Sri Aurobindo
Letters on Himself and the Ashram
The Complete Works of Sri Aurobindo. Volume 35
Therapeutic Force and Healing
Spiritual Force and the Body [2]
Perhaps I might say a word about Ramakrishna’s attitude
with regard to the body. He seems always to have regarded it as a misuse of
spiritual force to utilise it for preserving the body or curing its ailments or
taking care for it. Other Yogis — I do not speak of those who think it
justifiable to develop Yogic siddhis, but of those who think that that should be
avoided — have not had this complete disregard of the body: they have taken care
to maintain it in good health and condition as an instrument or a physical basis
for their development in Yoga. I have always been in agreement with this view:
moreover, I have never had any hesitation in the use of a spiritual force for
all legitimate purposes including the maintenance of health and physical life in
myself and in others — that is indeed why the Mother has given flowers, not only
as a blessing but as a help in illness. I put a value on the body first as an
instrument, dharmasādhana, or, more fully, as a
centre of manifested personality in action, a basis of spiritual life and activity as of all life and activity upon the earth, but also because
for me the body as well as the mind and life is a part of the divine whole, a
form of the Spirit and therefore not to be disregarded or despised as something
incurably gross and incapable of spiritual realisation or of spiritual use.
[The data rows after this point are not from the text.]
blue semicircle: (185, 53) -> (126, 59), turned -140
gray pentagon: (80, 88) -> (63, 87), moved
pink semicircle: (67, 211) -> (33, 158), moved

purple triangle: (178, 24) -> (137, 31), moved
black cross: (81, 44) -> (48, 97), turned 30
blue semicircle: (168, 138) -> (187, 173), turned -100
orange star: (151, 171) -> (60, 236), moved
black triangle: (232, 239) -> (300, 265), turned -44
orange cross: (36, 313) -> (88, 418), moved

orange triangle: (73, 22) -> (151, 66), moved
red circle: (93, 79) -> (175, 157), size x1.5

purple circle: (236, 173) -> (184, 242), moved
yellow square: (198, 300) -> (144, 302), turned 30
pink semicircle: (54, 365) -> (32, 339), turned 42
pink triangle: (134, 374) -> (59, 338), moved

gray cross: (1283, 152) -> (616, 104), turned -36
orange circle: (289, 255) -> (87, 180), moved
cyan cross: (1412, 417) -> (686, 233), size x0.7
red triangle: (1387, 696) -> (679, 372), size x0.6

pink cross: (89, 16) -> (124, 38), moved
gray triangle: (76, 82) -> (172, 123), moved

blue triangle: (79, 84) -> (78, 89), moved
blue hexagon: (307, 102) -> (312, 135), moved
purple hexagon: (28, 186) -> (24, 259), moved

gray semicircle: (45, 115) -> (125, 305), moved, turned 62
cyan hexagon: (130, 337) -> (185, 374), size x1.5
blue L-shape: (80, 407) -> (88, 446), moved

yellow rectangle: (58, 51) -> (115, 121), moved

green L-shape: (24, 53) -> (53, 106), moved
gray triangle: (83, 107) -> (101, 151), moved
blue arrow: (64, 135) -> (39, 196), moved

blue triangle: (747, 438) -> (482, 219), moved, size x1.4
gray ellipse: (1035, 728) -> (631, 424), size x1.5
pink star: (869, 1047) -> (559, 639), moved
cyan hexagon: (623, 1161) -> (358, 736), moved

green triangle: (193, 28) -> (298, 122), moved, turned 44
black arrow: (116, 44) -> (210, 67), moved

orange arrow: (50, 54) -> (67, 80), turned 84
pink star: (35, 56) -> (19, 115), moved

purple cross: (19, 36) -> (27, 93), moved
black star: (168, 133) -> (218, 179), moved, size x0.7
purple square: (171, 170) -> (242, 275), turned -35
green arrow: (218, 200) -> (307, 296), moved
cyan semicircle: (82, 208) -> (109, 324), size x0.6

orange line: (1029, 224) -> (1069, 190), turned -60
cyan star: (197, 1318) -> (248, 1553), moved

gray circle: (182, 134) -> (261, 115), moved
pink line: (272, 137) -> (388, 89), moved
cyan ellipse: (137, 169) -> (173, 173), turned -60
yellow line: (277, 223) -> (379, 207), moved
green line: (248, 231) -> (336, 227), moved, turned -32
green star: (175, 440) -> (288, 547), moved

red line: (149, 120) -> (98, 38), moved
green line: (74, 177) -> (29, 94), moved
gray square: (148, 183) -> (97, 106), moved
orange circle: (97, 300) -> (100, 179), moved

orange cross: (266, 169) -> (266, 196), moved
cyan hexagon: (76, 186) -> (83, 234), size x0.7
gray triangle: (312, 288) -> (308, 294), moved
Matter itself is secretly a form of the Spirit and has to reveal itself as that,
can be made to wake to consciousness and evolve and realise the Spirit, the
Divine within it. In my view the body as well as the mind and life has to be
spiritualised or, one may say, divinised so as to be a fit instrument and
receptacle for the realisation and manifestation of the Divine. It has its part
in the divine Lila, even, according to the Vaishnava sadhana, in the joy and
beauty of Divine Love. That does not mean that the body has to be valued for its
own separate sake or that the creation of a divine body in a future evolution of
the whole being has to be contemplated as an end and not a means — that would be
a serious error which would not be admissible. In any case, my speculations
about an extreme form of divinisation are something in a far distance and are no
part of the preoccupations of the spiritual life in the near future.